Stormyweather's picture

Thanks for your concern everyone... I know I will be ok as through all of this, I have grown stronger in myself ( as I've had to) but I never in my life would ever imagine I would be in this situation... Newly married and living alone. Sad

I hadn't heard from him at all ( last I heard they were still waiting for SS16 to get assessed) and I ended up texting him at 9pm asking him is everything ok and how are things going. He replied that he had just left the hospital and the doctors etc sent him home ( see... Nothing wrong with him other than attention seeking)... Then I said some Blah Blah about stuff and then wondered whether he was going to stay with his son tonight to keep an eye on him ... And he didn't reply. So at 10.30pm I sent him another text saying goodnight and that its been a big day for him and I've left the door unlocked should he wish to slide into bed and snuggle with me ( we live approx 3 mike apart) and he then replied that as much as he wants to be with me he needs to be with his son tonight and that I hope I understand. Side note.. This always happens. He promises me the world and says he is trying hard to make us work and be committe to me whilst we live separately then virtually ignores me and pulls away the minute he starts having personal issues with his kids or work or what ever.. THIS is my issue... Is the pulling away!
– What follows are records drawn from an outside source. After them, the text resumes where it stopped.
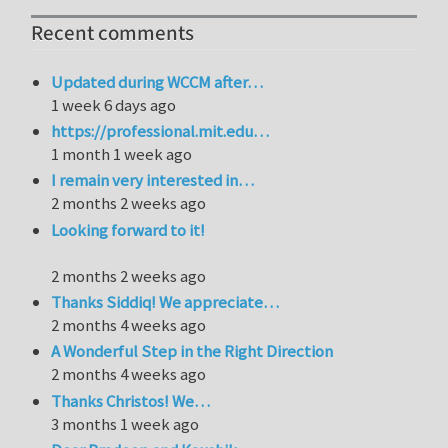
Recent comments
Updated during WCCM after…
1 week 6 days ago
https://professional.mit.edu…
1 month 1 week ago
I remain very interested in…
2 months 2 weeks ago
Looking forward to it!
2 months 2 weeks ago
Thanks Siddiq! We appreciate…
2 months 4 weeks ago
A Wonderful Step in the Right Direction
2 months 4 weeks ago
Thanks Christos! We…
3 months 1 week ago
So anyway ( as I've heard all this before and it's clearly part of a behavior pattern) I responded to him by replying that I did understand and that he needs to actually be wth him more than one night and to perhaps consider its time to be more hands on with him and slend more time with him as SS16 needs his father as he has no one else. DH replied that he has a lot of calls to make tomorrow and that he isn't sure where to start... Then finished with that he hopes there is still an US afterwards. ( why? This happens every single time.... He just expects me to be ok with him just dumping me and virtually abandoning me and financially cutting us off... Where in that scenario is a marriage? And he hopes that I'm still there waiting for him while he sorts out things in his life? Separate to me?)
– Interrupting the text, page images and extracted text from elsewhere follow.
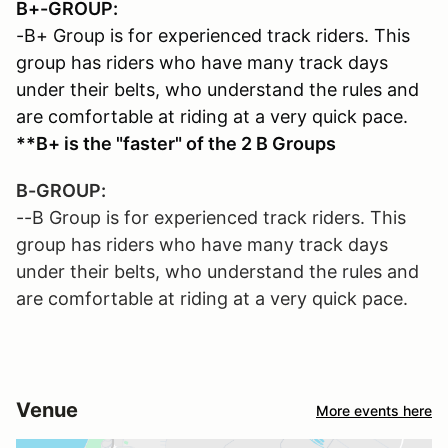
B+-GROUP:
-B+ Group is for experienced track riders. This
group has riders who have many track days
under their belts, who understand the rules and
are comfortable at riding at a very quick pace.
**B+ is the "faster" of the 2 B Groups
B-GROUP:
--B Group is for experienced track riders. This
group has riders who have many track days
under their belts, who understand the rules and
are comfortable at riding at a very quick pace.
Venue
More events here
So to that last text from him I replied " We have been together for so long and have endured so much together .... But at the end of the day you need to do to support your kids ... All of them. ( passive aggressive I know as it was a dig at how he abandons me the minute his kids break a toe nail). He ignored me and I haven't heard from him since.
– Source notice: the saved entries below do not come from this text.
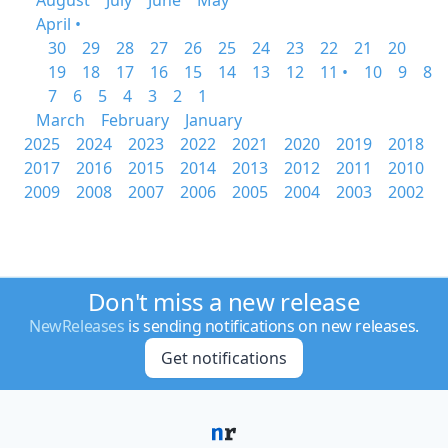
August
July
June
May
April •
30
29
28
27
26
25
24
23
22
21
20
19
18
17
16
15
14
13
12
11 •
10
9
8
7
6
5
4
3
2
1
March
February
January
2025
2024
2023
2022
2021
2020
2019
2018
2017
2016
2015
2014
2013
2012
2011
2010
2009
2008
2007
2006
2005
2004
2003
2002
Don't miss a new release
NewReleases
is sending notifications on new releases.
Get notifications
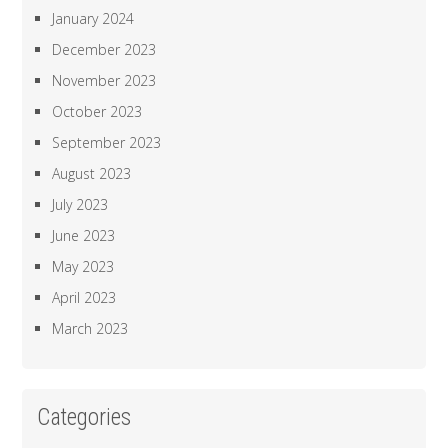
January 2024
December 2023
November 2023
October 2023
September 2023
August 2023
July 2023
June 2023
May 2023
April 2023
March 2023
Categories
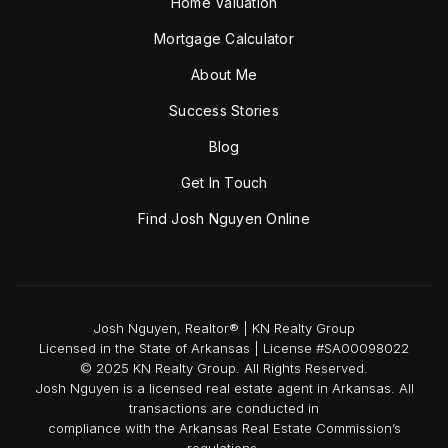
Home Valuation
Mortgage Calculator
About Me
Success Stories
Blog
Get In Touch
Find Josh Nguyen Online
Josh Nguyen, Realtor® | KN Realty Group
Licensed in the State of Arkansas | License #SA00098022
© 2025 KN Realty Group. All Rights Reserved.
Josh Nguyen is a licensed real estate agent in Arkansas. All
transactions are conducted in
compliance with the Arkansas Real Estate Commission’s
So it seems he was making huge progress when talking the talk ( with the help from the. Counsellor) but he struggles to follow through consistently with his actions of being committed to me and walking the walk ....together. The minute there is a crisis... He distances himself. I Didn't expect him to come and stay with me last night but I did expect him to communicate with me what was going on throughout the day-evening. He just reverts back to dealing with stuff on his own and excludes me in his life. I understand I can't help him solve anything, nor do I want to but why do I feel so excluded from his life and why does it hurt so much?

Stormyweather's picture

Update: well this isn't a rosy ending... Unlike the movies. I freaked out yesterday at him as he knew I was "home" but essentially chose to stay at his place on his own whilst waiting to pick up SS16 later on that evening. I'm tired of always needing to fit in around when a kid dictates when he wants to be picked up. And as I said to DH, he ignored my text at 2pm to let him know I was home to only reply to it at 730pm letting me know he is still waiting around to pick up SS16 and will be up later on. I saw red. I said don't bother. I accused him of on,y seeing me when it suited him especially only at night so we have sex and then he leaves without any interaction from him during the day. I said Im sick of just being an option and last on his list of things to do. He thinks I'm acting crazy and being unreasonable as his kid is suicidal and he needs to be there to support him... Wtf! His kid was at a mates place and DH was on his own probably watching TV. We could have done something together and instead he chose to be on his own!

I saw that as a total sign of wanting his cake and eating it too. Nope.

So I said I'm sending the separation papers in the mail to him.

I'm over this shit! And he says he is too. Blah!